La première partie du rapport pose les bases d’analyse de l’exposition des enfants et des adolescents aux écrans, par rapport au niveau des équipements et des pratiques qui en sont faites. 

Relevons ces quelques chiffres :

  • 10 appareils numériques avec écrans, en moyenne dans les foyers français
  • 98 % des collèges et lycées publics disposent de salles informatiques
  • 75,5 % des écoles maternelles et élémentaires ont un accès internet au moins dans la moitié des salles de classe
  • Les 13-19 ans possèdent en moyenne 2,9 écrans pour leur usage propre
  • Les 7-12 ans possèdent en moyenne 1,6 écran pour leur usage propre
  • Les enfants de 6 à 17 ans passent en moyenne 4h11 par jour sur un écran (sans compter les temps et usages à l’école)
  • 86 % des 8-18 ans sont inscrits sur les réseaux sociaux

La deuxième partie du rapport présente les risques liés à une trop forte exposition aux écrans.

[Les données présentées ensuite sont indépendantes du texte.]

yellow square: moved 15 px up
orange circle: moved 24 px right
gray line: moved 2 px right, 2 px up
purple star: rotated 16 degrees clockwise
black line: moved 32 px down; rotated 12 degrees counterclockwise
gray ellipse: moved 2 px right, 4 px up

Tout d’abord en termes de santé somatique. Alors qu’un adolescent devrait dormir entre 8h30 et 9h, il ne dort qu’en moyenne 7h45 (les écrans stimulent l’éveil et décale le pic de mélatonine troublant le rythme de sommeil naturel). Ce manque de sommeil peut favoriser la venue de nombreuses pathologies (troubles métaboliques, d’humeur ou de l’attention, diabète, maladie cardiovasculaire...) et compromettre leur réussite scolaire.

 Par ailleurs, la place prise par les écrans favorise la sédentarité et le manque d’activité physique, ce qui accroît les risques de surpoids, d’obésité et de pathologies chroniques (troubles musculo-squelettiques). 33 % des moins de 3 ans ne pratiquent aucune activité physique d’extérieur. 
 Le visionnage intensif d’écrans a également des effets néfastes pour la vue, ce qui peut entraîner des conséquences préoccupantes à long terme. Plusieurs autres effets secondaires sur la santé somatique sont également à l’étude, comme les effets de l’exposition aux rayonnements radiofréquences, ou l’existence possible de “perturbateurs hormonaux” ou “endocriniens”...

Le rapport évoque ensuite les troubles sur le développement neurologique et socio-relationnel des enfants. La « technoférence » est l'interférence des technologies (smartphones, appareils numériques...) dans les interactions sociales et familiales. Pédiatres, orthophonistes, enseignants et médecins de PMI ont observé que des enfants de moins de 3 ans, surexposés aux écrans (parfois plus de 6h par jour) présentent des difficultés de langage, d'alimentation, de communication (problèmes de concentration et vocabulaire moins riche).
 Le cerveau se développe jusqu'à environ 25 ans. Les premières années sont cruciales pour le développement des compétences de base.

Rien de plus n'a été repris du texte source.